▶ **Dataset entries**
-------------------------

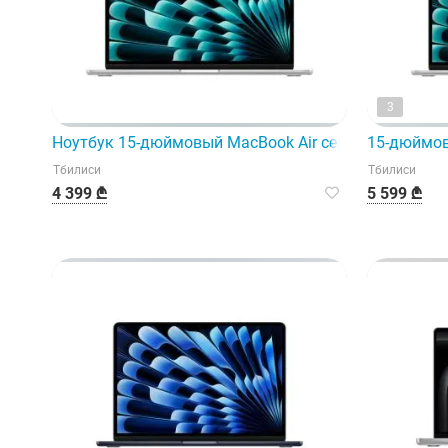
3
Ноутбук 15-дюймовый MacBook Air серебристого цве
15-дюймов
Тбилиси
Тбилиси
4 399 ₾
5 599 ₾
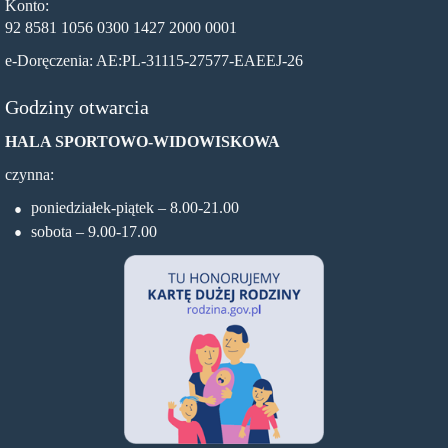
Konto:
92 8581 1056 0300 1427 2000 0001
e-Doręczenia: AE:PL-31115-27577-EAEEJ-26
Godziny otwarcia
HALA SPORTOWO-WIDOWISKOWA
czynna:
poniedziałek-piątek – 8.00-21.00
sobota – 9.00-17.00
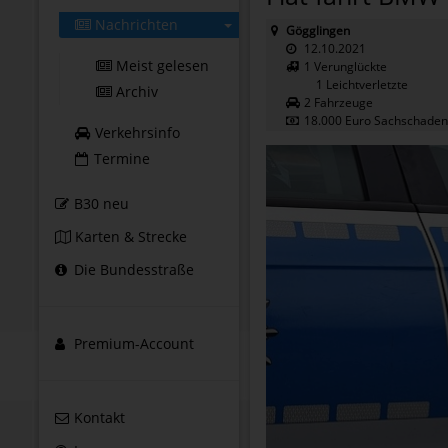
Nachrichten
Gögglingen
12.10.2021
Meist gelesen
1 Verunglückte
1 Leichtverletzte
Archiv
2 Fahrzeuge
18.000 Euro Sachschaden
Verkehrsinfo
Termine
B30 neu
Karten & Strecke
Die Bundesstraße
Premium-Account
Kontakt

-------------------------

▶ **Problem**
Write out the lines of the entries above exactly, beginning with the first and ending with the line that contains "Premium-Account". No picture goes in.

▶ **Answer for the task**
3
Ноутбук 15-дюймовый MacBook Air серебристого цве
15-дюймов
Тбилиси
Тбилиси
4 399 ₾
5 599 ₾
Konto:
92 8581 1056 0300 1427 2000 0001
e-Doręczenia: AE:PL-31115-27577-EAEEJ-26
Godziny otwarcia
HALA SPORTOWO-WIDOWISKOWA
czynna:
poniedziałek-piątek – 8.00-21.00
sobota – 9.00-17.00
Nachrichten
Gögglingen
12.10.2021
Meist gelesen
1 Verunglückte
1 Leichtverletzte
Archiv
2 Fahrzeuge
18.000 Euro Sachschaden
Verkehrsinfo
Termine
B30 neu
Karten & Strecke
Die Bundesstraße
Premium-Account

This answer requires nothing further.